Even a great ensemble like Stratford’s would inevitably have some problems in casting these famous roles, and this eccentric experiment adds the inventive oddity of not just Nontraditional casting but inconsistent casting. (…) In what’s left of Richard II, the King’s supporters, the Duke of Norfolk, the Bishop of Carlisle, the Archbishop of York, the Earl of Salisbury, Sir John Bushy, and Sir Stephen Scroop are all played by women. So the questions about whether Richard might have been a tad effeminate seem here to be hilariously obtuse. And since I know some very, very gifted and versatile male Stratford actors who are feeling rather underused this season, the notion of limited resources causing these odd castings is unconvincing.

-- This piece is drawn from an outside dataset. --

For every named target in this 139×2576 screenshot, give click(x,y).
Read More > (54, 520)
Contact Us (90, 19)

— Herbert M Simpson, Total Theatre
Oh Herbert. Where to begin?
In Irene’s words: “Does he not know that roles for men far outweigh roles for women in our business? And that those ‘underused’ male actors, in general, have a far greater chance of being employed, making a living, because there are so many more opportunities for them? With all the discussion around equality in the arts, and even in our parliament this year, I’m surprised that Mr. Simpson can’t find more to celebrate in the bold casting of these shows.” The notion that female actors need to be careful not to take jobs away from underused male actors is ‘hilariously obtuse.’

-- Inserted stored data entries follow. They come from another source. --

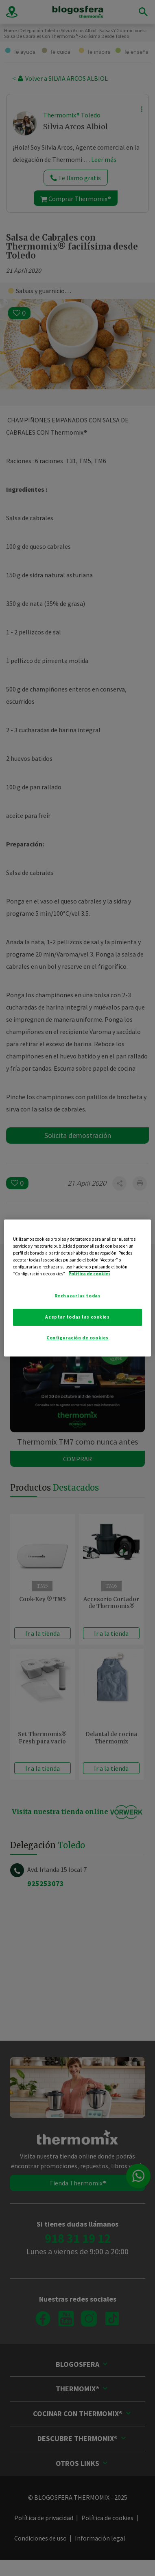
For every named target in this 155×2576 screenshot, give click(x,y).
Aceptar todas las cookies (77, 1317)
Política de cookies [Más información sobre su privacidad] (89, 1274)
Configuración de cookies (77, 1338)
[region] (77, 1288)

In India, Anusree says cross-gender casting is commonplace. “I come from a patriarchal society where oppression still exists—within religion, within culture, within the dynamics of society, within the infrastructure in the way it’s built. But art, especially from West Bengal where I’m from, is promoted as something everyone can do. In seventeen years of my life in India, I’ve seen so much theatre where it’s male playing female, female playing male. They’re not pretending to be anything other than the character. It’s only when I came to this country that I realized that it’s an actual issue. Back home I’ve just seen it, so why can’t I do it when other women have done it before me, many, many times? Why can’t I one day play Lear?”

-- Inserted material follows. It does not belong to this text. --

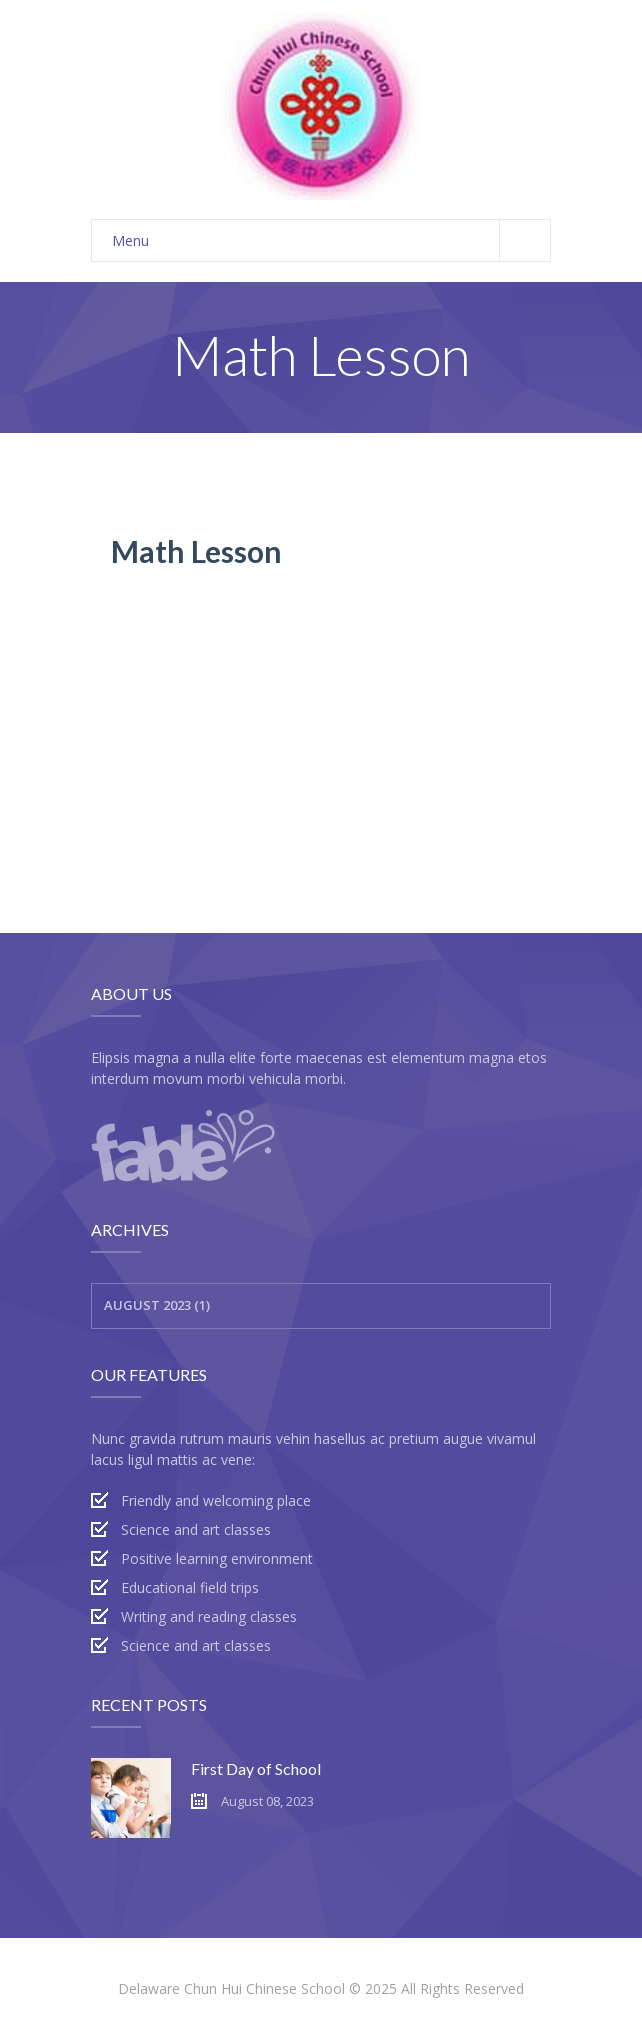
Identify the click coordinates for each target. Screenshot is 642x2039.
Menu (331, 240)
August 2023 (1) (157, 1305)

If you grow up seeing traditional Shakespeare then your taste has probably developed to accept that as your standard. If you grow up seeing theatre where women and men switch genders without an issue, your taste has probably been developed to accept that as your standard. The more we do it, the more this “eccentric experiment” can be normalized. Anusree summed it up perfectly: “I want a society where a person of colour is playing a lead and it’s not a headline. Where a woman is playing a major role that was written for a man and it’s not a headline. Now I can vote, it’s not a headline, but once it used to be. So in that same vain, that’s why we fight. I strive for that society where mixed culture, mixed race, mixed gender is not something that needs to be on a press release. We’re not there, we’re not there yet, but that’s the goal.” While it’s still a rarity in big institutions, we need artists in positions of power who aren’t afraid to take the leap.
On that note, I want to thank Weyni Mengesha, Mitchell Cushman, Graham Abbey, and the Stratford Festival. And Irene Poole, Michelle Giroux, Carly Street, Kate Hennig, and Anusree Roy for contributing their thoughts.